O setor automóvel produziu 15.965 veículos em maio, menos 50,6% do que em igual período do ano anterior, reflexo do impacto da pandemia de covid-19, segundo os dados da Associação Automóvel de Portugal (ACAP) hoje divulgados.

“Em maio de 2020, o setor automóvel ainda reflete as consequências da pandemia mundial covid-19 produzindo menos 50,6% que no mesmo período do ano anterior”, indicou, em comunicado, a ACAP.

Já nos primeiros cinco meses do ano, registou-se uma quebra de 39,2%, em comparação com o período homólogo, para 94.407 unidades fabricadas.

Por categoria, em maio, foram fabricados 13.094 ligeiros de passageiros, um retrocesso de 51,2% em comparação com o mesmo mês de 2019, enquanto no acumulado dos cinco meses foram produzidas 76.429 unidades, um decréscimo de 40,5%.

Em maio foram produzidos 2.620 comerciais ligeiros, o que traduziu uma desvalorização de 44,8%, enquanto nos primeiros cinco meses do ano a queda foi de 30,9% com 16.769 unidades fabricadas.

A categoria dos veículos pesados, por seu turno, foi a que registou uma maior queda em maio (65%), em comparação com o mesmo mês de 2019, para 251 unidades.

Por sua vez, nesta categoria, entre janeiro e maio, o decréscimo foi de 53,7% para 1.209 veículos.
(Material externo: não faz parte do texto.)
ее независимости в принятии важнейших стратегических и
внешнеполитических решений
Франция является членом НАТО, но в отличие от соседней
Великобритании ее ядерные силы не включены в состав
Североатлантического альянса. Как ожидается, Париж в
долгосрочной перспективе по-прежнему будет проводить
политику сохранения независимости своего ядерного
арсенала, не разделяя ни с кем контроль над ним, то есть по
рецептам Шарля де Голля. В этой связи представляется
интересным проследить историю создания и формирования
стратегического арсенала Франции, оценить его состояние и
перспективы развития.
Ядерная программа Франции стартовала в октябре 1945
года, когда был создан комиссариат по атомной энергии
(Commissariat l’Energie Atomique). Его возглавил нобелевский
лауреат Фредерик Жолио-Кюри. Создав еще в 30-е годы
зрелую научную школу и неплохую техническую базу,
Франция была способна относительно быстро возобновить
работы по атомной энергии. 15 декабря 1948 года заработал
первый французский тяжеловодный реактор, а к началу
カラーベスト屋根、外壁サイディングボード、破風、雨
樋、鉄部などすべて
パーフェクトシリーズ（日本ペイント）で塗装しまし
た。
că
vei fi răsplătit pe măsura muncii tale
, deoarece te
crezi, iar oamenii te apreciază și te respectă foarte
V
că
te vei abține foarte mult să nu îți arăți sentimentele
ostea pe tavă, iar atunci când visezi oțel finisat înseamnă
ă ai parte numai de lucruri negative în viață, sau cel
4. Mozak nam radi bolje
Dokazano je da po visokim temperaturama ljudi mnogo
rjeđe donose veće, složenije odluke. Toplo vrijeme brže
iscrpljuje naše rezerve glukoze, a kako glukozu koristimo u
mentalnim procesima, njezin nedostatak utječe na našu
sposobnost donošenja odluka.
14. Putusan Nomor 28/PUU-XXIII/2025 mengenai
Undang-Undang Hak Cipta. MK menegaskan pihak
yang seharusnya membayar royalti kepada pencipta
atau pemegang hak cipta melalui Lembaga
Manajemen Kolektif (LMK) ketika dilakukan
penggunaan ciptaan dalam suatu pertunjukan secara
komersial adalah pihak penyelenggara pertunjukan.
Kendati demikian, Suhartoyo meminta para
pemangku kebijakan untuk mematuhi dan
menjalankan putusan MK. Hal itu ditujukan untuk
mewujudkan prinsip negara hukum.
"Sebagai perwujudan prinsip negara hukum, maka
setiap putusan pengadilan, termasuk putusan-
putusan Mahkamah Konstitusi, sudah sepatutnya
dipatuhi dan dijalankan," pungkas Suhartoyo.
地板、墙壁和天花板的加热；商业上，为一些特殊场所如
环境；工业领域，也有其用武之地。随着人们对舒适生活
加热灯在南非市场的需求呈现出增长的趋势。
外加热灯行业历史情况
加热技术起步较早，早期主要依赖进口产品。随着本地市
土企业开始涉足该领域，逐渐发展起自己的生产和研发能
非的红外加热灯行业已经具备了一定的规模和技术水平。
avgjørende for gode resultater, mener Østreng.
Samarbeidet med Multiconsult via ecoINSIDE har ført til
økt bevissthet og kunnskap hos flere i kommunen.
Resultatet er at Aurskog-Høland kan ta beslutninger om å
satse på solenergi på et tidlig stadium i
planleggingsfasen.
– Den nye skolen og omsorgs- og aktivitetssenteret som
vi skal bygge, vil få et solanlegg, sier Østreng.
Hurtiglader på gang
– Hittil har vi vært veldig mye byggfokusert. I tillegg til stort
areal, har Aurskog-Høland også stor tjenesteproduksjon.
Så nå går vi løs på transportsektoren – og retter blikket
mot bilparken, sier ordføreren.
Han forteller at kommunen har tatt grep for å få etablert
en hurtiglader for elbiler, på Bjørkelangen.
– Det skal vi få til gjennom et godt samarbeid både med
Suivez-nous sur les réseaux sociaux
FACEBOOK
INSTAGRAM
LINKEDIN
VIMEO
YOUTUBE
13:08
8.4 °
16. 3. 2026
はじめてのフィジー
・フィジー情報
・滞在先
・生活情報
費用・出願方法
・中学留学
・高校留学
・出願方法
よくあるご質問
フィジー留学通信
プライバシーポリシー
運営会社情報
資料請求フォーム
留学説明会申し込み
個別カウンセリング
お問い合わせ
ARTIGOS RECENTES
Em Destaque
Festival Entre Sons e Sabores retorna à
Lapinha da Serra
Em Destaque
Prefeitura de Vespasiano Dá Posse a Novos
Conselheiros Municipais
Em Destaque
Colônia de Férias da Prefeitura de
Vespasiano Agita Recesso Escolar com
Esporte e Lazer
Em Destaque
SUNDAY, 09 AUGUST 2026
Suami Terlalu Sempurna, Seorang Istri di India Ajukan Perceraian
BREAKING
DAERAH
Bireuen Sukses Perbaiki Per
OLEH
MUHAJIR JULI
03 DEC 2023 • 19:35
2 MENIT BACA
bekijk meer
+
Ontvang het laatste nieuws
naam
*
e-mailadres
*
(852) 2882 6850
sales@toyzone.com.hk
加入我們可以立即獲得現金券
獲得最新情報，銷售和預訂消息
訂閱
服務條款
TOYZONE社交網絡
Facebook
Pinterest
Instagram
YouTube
No mês de referência foram montados 134 veículos automóveis pesados, uma descida de 63,4% face a igual mês do ano anterior.

No acumulado dos primeiros cinco meses deste ano, a montagem de veículos pesados apresentou uma queda de 81,9% face ao mesmo período do ano anterior para 315 veículos.

De acordo com a ACAP, em maio, “voltaram a ser exportados veículos pesados montados em Portugal”, nomeadamente, 122 unidades, ou seja, 91% do total.

“Sendo Portugal um país onde a indústria automóvel tem um peso muito importante, quer ao nível do emprego, do PIB e das exportações, representando 25% do total das exportações de bens transacionáveis, é urgente que o Governo português implemente um plano de incentivo à procura no nosso setor, como já fizeram os Governos francês, alemão e hoje mesmo o espanhol”, considerou a associação, precisando que este plano deve passar por um incentivo ao abate de veículos em fim de vida, renovando o parque automóvel.

Conforme avançou a ACAP, este programa levaria a uma poupança energética na ordem dos 3,2 milhões de litros de combustível por ano, o equivalente a 33.200 barris de petróleo, e a menos 10.800 toneladas de dióxido de carbono (CO2) emitidas anualmente.

Adicionalmente, a associação defende uma redução temporária da taxa do IVA na compra de automóveis.